Nobel award recognizes Europe as "Continent of Peace"

Afrik Update

World News

By Luke Baker and Balazs Koranyi


The European Union received the Nobel Peace Prize on Monday, honored by the Norwegian committee which looked beyond Europe's current malaise to recognize its decades of stability and democracy after the horrors of two world wars.





"Sixty years of peace. It's the first time that this has happened in the long history of Europe," Herman Van Rompuy, the president of the European Council, told Reuters before the ceremony.
"The facts prove that the European Union is a peacekeeping instrument of the first order," said Van Rompuy, who will collect the prize along with European Commission President Jose Manuel Barroso and Martin Schulz, the president of the European Parliament.
Europe is suffering feeble economic growth or outright recession, soaring unemployment and a number of its member states are unable to pay their debts.
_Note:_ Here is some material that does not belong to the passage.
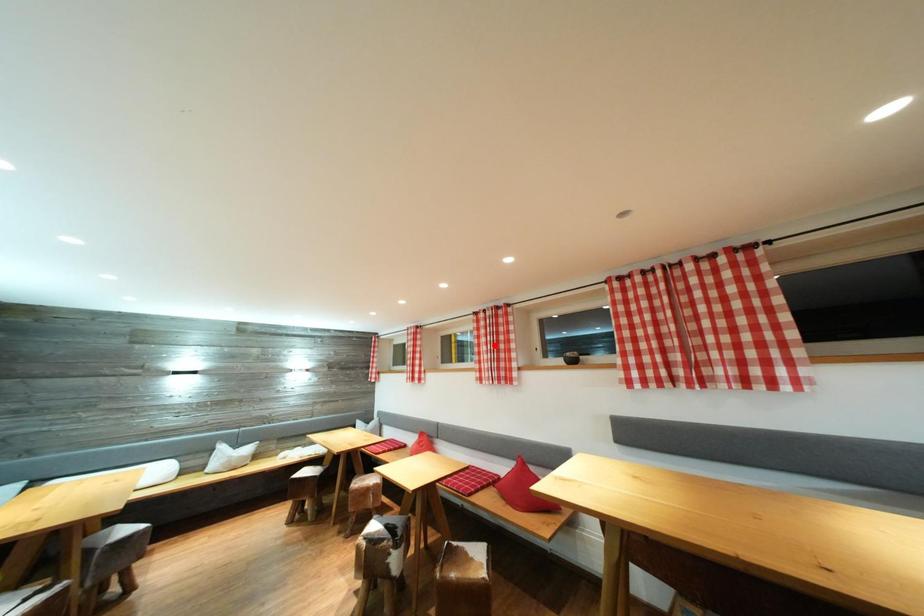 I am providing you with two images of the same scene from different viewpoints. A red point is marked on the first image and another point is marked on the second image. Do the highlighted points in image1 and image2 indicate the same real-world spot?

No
It has been called the worst economic crisis since World War Two.
The economic pain has provoked social unrest in a number of member states, notably near-bankrupt Greece. However, the Nobel committee focused on the EU's role in reconciling the disparate, warring corners of the "old continent" - the overarching success being to turn Germany and France from enemies into allies.
Commission President Barroso, a former prime minister of Portugal who was part of the struggle to turn his country into a democracy in 1974, echoed those sentiments.
"It's a recognition of what has been achieved over the 60 years and at the same time, it's also an encouragement for the future," he told Reuters. "I think the message they give to us is that what you have built is something very precious, something that we should treasure, that we should keep."
Despite the warm words of unity and sense of common purpose, the EU and its major institutions were at odds after the announcement was made because they couldn't decide who should accept the award or who specifically was to be honored.
In the end it was decided that the prize was for all Europeans, to be picked up by the heads of the three main EU institutions. Twenty EU leaders also chose to attend the ceremony, but British Prime Minister David Cameron, whose relationship with Brussels is tense, stayed away.
"(This prize) is not only rewarding past achievements, it is also an encouragement to go further and to work further on deepening the European Union," Van Rompuy said. "The answer is more Europe and more integration."